A September release date is pencilled in for the imaginatively-titled Razer Phone 2 and, if true, the list of leaks will increase as the rumoured announcement date creeps ever closer. So, if you want to know what we do, just read on for all the information you need about the Razer Phone 2.
We’ll be updating this page as and when more information emerges, so be sure to check back in to see what’s in store for the Razer Phone 2.
Razer Phone 2 release date: When will it come out?
The new Razer Phone 2 is likely to be unveiled later this year, with an internal source citing a September launch, according to FrAndroid. The first-gen Razer Phone was launched in late 2017, so the September release date makes sense as a matter of consistency.
If the September launch is to be believed, we can speculate that the Razer Phone 2 will be unveiled at IFA 2018 – the Berlin technology trade show, which runs from 31 August to 5 September.
Bear in mind that the source is unverified and that Razer are still newcomers to the smartphone game after all, and another high-end release merely a year after their first effort would be rather unexpected.
Razer Phone 2 price: How much will it cost?
Again, there’s not a lot to go on here, but we can still make an educated guess about the Razer Phone 2’s price, if we take a look at how much its predecessor cost when it launched last year.
When it was launched, the Razer Phone cost £695 – though it was £100 cheaper if you picked one up directly from Three. For a similar-quality phone, packed with gamer-friendly features like the first one, we’d expect the price to be roughly similar or perhaps a little more expensive.
Razer Phone 2 design: What will it look like?
While the Razer Phone was well-built and crammed with fantastic features, its looks were rather divisive. It certainly wasn’t equipped with the same narrow-bezel design or edge-to-edge screen of many its top-of-the-range rivals. The matte black aluminium chassis and sharp corners weren’t for everyone – and played havoc with jean pockets.
At this rather early stage, there are no leaked photographs or renders of the new phone. I don’t expect Razer will differ too much from the original design, although I would hope the gaming firm will address the predecessor’s design shortfalls.
Note – the images used in this article are of the first-gen Razer Phone.
Razer Phone 2 features and spec: What does it do?
Yet again, there’s very little to go on with the Razer phone 2’s features.

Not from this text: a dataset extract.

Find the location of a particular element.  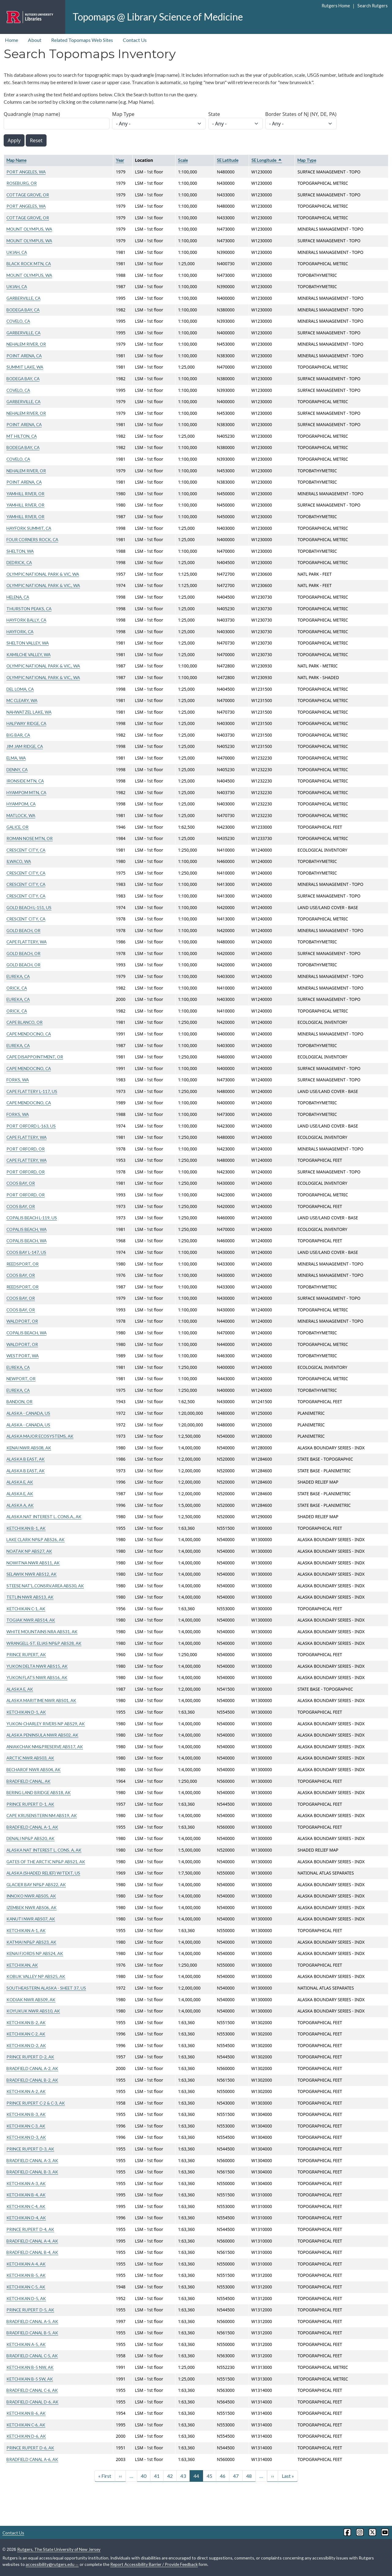 Map Type is located at coordinates (123, 114).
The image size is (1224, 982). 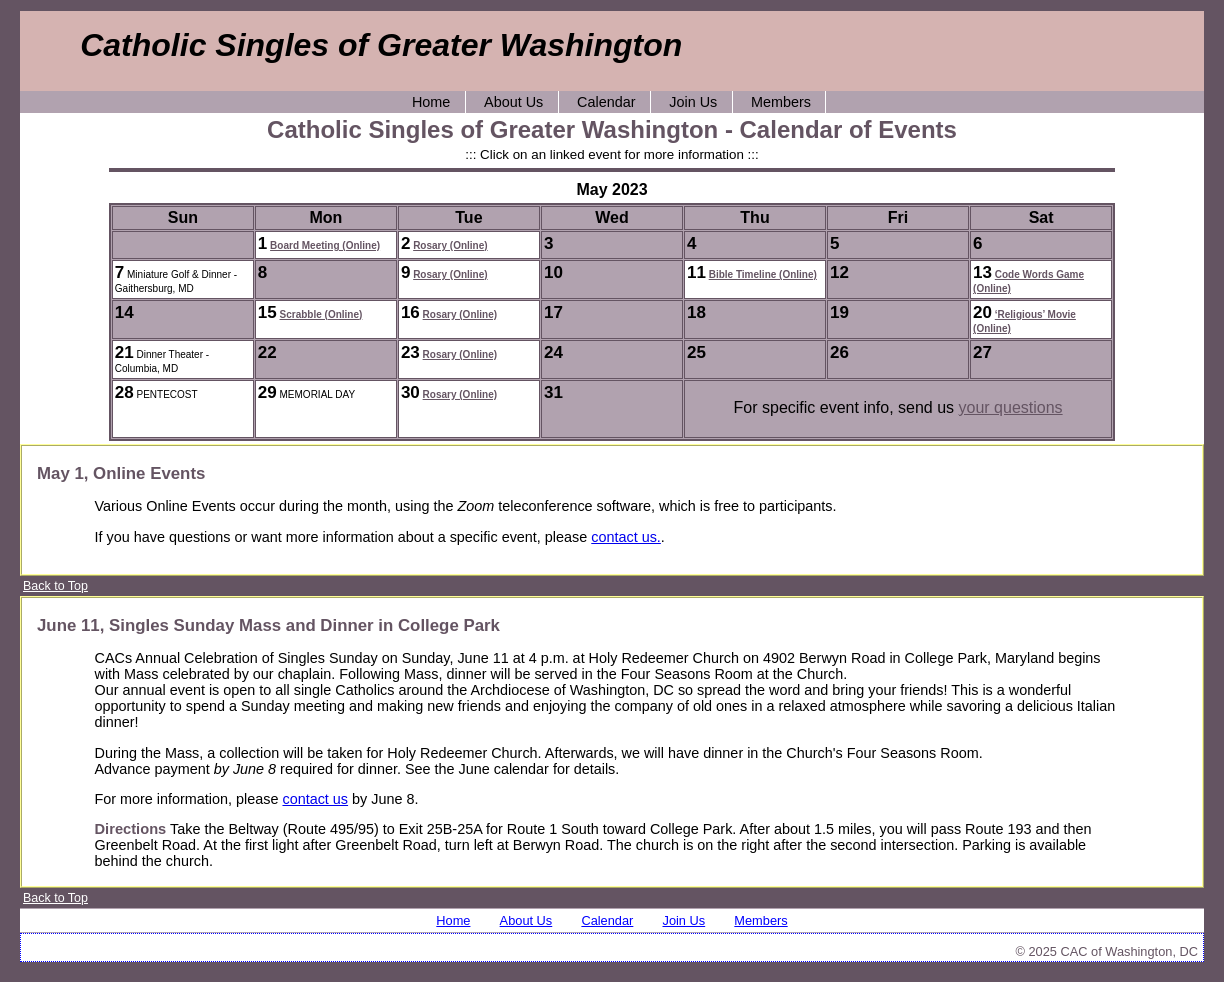 I want to click on your questions, so click(x=1011, y=407).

However, with the first Razer Phone featuring a 5.7in 120Hz display, 8GB of RAM, 64GB of storage, an impressive 4,000mAh battery and a pair of 12-megapixel rear cameras, we would expect largely similar specs – with upgrades to the cameras and CPU, perhaps.
Some Razer PC peripherals, such as the Mamba Hyperflux mouse, feature wireless charging via the company’s Hyperflux technology, too. We don’t know whether wireless charging is on the cards for the Phone 2 just yet, but it would be a welcome addition.
Razer’s Project Linda – first shown off as a concept at CES 2018 in January – is expected to be announced alongside the company’s new smartphone. Essentially, this is a laptop that’s powered entirely by a phone, which is achieved by slotting the Razer (or possibly the Razer 2) into the space usually occupied by the trackpad.